Saved data entries
^^^^^^^^

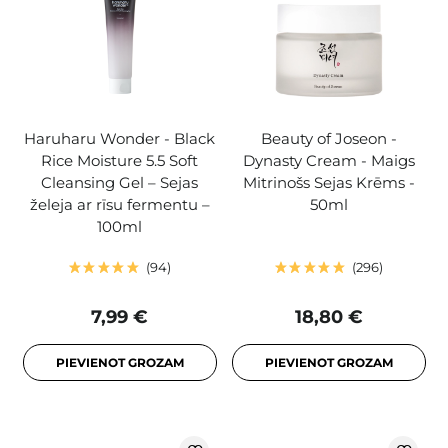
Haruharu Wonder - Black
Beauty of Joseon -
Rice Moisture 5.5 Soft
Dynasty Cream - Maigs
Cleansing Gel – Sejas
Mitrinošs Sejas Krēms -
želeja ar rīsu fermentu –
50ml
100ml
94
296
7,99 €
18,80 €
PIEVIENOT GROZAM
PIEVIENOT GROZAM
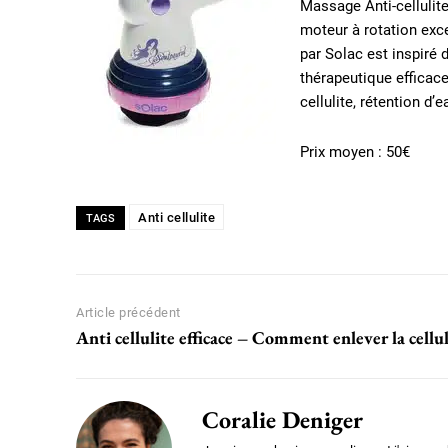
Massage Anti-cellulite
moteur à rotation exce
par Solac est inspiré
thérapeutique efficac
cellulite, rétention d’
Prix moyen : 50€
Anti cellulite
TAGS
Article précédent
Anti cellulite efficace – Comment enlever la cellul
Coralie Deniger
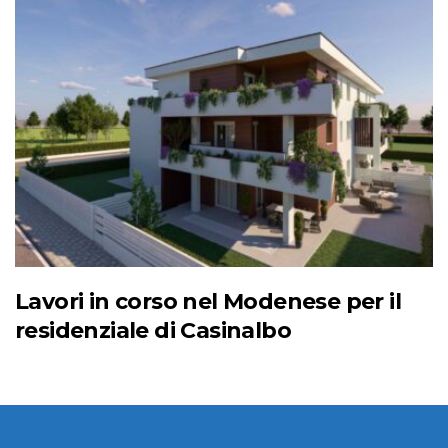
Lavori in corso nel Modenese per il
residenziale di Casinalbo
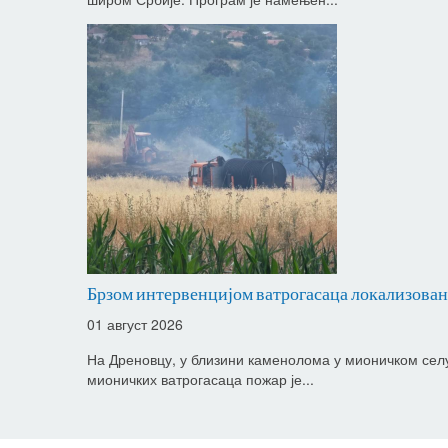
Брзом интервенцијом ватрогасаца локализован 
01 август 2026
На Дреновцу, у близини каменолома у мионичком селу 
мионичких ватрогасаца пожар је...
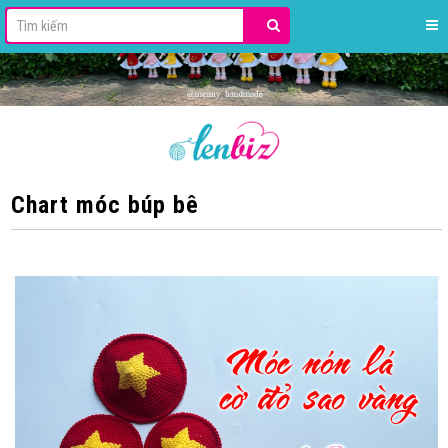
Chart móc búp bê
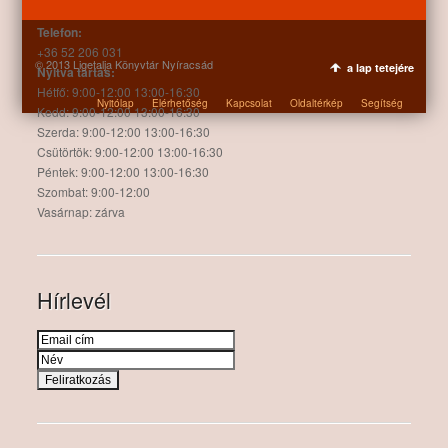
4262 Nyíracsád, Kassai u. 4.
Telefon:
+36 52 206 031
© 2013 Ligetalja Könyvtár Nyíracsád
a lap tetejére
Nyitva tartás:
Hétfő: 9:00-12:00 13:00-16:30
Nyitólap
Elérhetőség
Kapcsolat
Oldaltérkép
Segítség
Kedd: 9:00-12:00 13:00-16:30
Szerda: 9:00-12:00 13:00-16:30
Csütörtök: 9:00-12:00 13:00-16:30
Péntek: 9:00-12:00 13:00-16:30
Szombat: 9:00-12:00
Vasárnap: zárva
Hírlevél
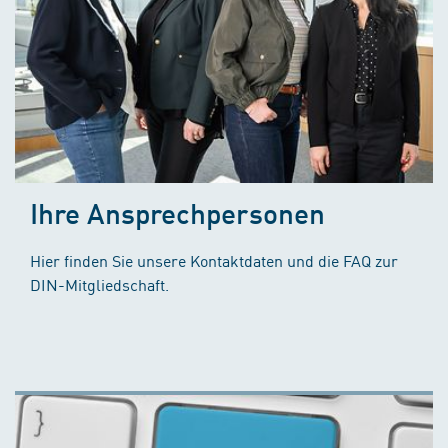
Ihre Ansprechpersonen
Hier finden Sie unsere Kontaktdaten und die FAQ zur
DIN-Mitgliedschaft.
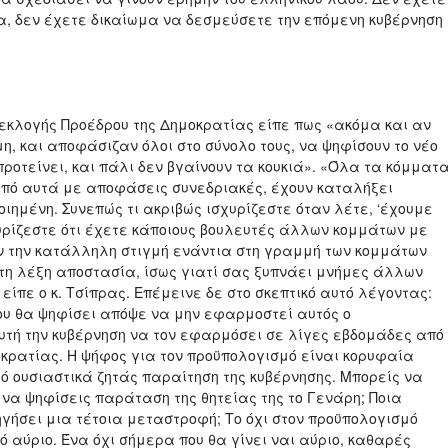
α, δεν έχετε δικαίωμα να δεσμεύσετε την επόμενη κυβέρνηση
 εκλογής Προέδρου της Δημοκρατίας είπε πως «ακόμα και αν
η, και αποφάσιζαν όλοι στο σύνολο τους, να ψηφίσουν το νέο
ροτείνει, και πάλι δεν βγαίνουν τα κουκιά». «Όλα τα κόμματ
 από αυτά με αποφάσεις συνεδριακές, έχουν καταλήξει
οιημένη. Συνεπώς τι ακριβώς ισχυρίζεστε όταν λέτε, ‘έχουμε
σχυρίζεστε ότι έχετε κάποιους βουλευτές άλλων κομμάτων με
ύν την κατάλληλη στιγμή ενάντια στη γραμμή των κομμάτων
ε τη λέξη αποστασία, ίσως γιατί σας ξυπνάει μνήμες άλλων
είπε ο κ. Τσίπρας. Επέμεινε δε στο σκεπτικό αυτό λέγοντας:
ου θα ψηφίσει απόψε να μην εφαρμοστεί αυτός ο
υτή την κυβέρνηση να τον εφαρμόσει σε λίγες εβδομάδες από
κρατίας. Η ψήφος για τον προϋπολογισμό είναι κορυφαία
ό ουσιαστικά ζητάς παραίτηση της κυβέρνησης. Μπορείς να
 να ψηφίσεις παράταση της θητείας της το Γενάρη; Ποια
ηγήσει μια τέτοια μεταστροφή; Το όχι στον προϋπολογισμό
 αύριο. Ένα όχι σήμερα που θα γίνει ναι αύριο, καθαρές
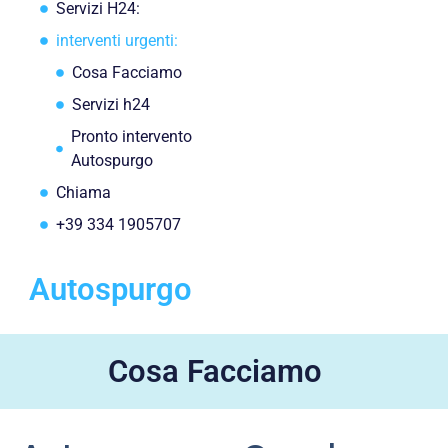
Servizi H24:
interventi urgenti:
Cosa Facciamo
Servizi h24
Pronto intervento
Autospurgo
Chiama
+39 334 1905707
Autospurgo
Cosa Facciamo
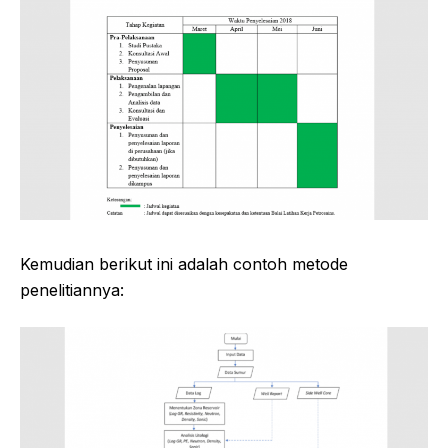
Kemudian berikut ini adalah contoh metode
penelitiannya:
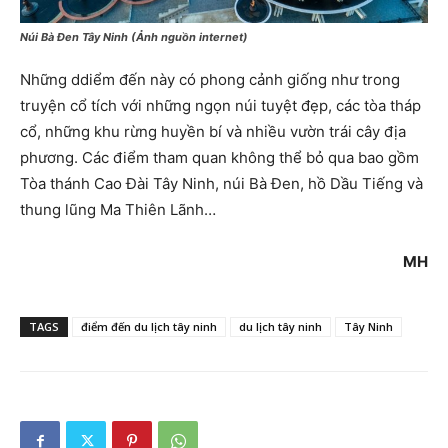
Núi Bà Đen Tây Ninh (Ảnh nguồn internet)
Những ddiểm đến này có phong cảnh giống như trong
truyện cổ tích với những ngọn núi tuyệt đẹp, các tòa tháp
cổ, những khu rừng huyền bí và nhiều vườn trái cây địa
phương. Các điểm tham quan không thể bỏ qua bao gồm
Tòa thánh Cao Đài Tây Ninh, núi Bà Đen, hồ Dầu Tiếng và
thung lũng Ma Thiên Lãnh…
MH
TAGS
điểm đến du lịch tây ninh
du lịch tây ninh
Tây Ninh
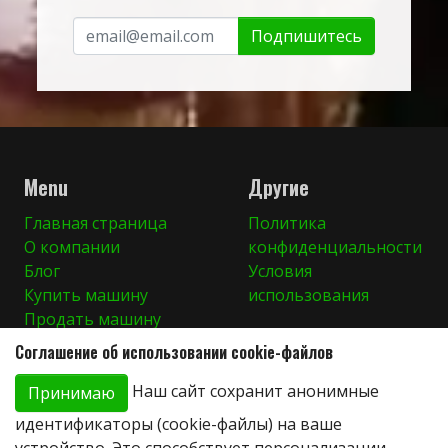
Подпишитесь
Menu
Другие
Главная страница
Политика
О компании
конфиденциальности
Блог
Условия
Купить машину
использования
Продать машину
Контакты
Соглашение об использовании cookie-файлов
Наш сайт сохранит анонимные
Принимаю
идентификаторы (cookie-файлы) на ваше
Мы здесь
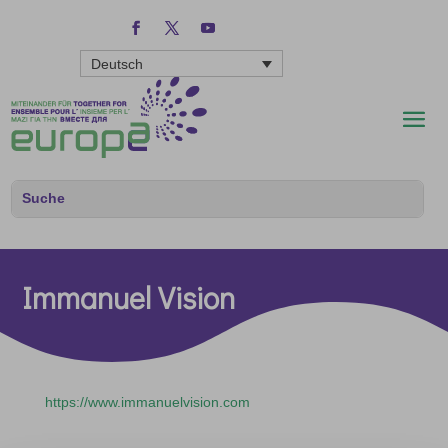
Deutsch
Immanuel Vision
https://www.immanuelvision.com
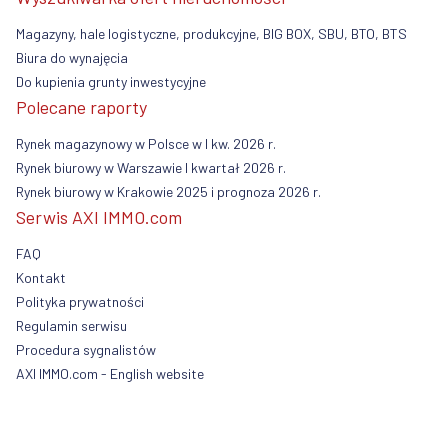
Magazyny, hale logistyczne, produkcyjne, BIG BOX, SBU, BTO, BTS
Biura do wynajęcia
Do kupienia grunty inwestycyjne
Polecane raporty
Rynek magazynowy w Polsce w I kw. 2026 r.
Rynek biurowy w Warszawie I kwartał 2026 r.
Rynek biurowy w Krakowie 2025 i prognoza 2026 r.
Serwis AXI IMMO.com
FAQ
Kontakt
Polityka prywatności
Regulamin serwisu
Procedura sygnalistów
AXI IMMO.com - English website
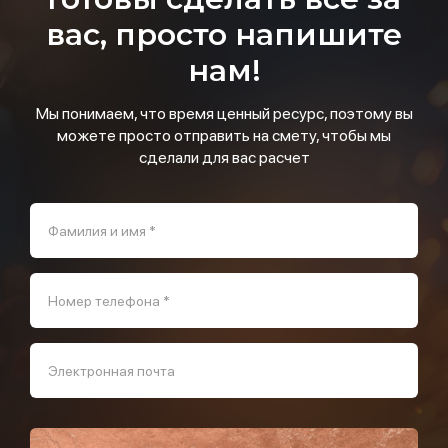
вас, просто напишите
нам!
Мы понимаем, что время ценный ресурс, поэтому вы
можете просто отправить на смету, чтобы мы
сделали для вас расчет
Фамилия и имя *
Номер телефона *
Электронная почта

^^^^^^^^

▶ **Exercise prompt**:
From the data above, report how many lines include the string "lịch". The number alone will do.

▶ **Written response**:
2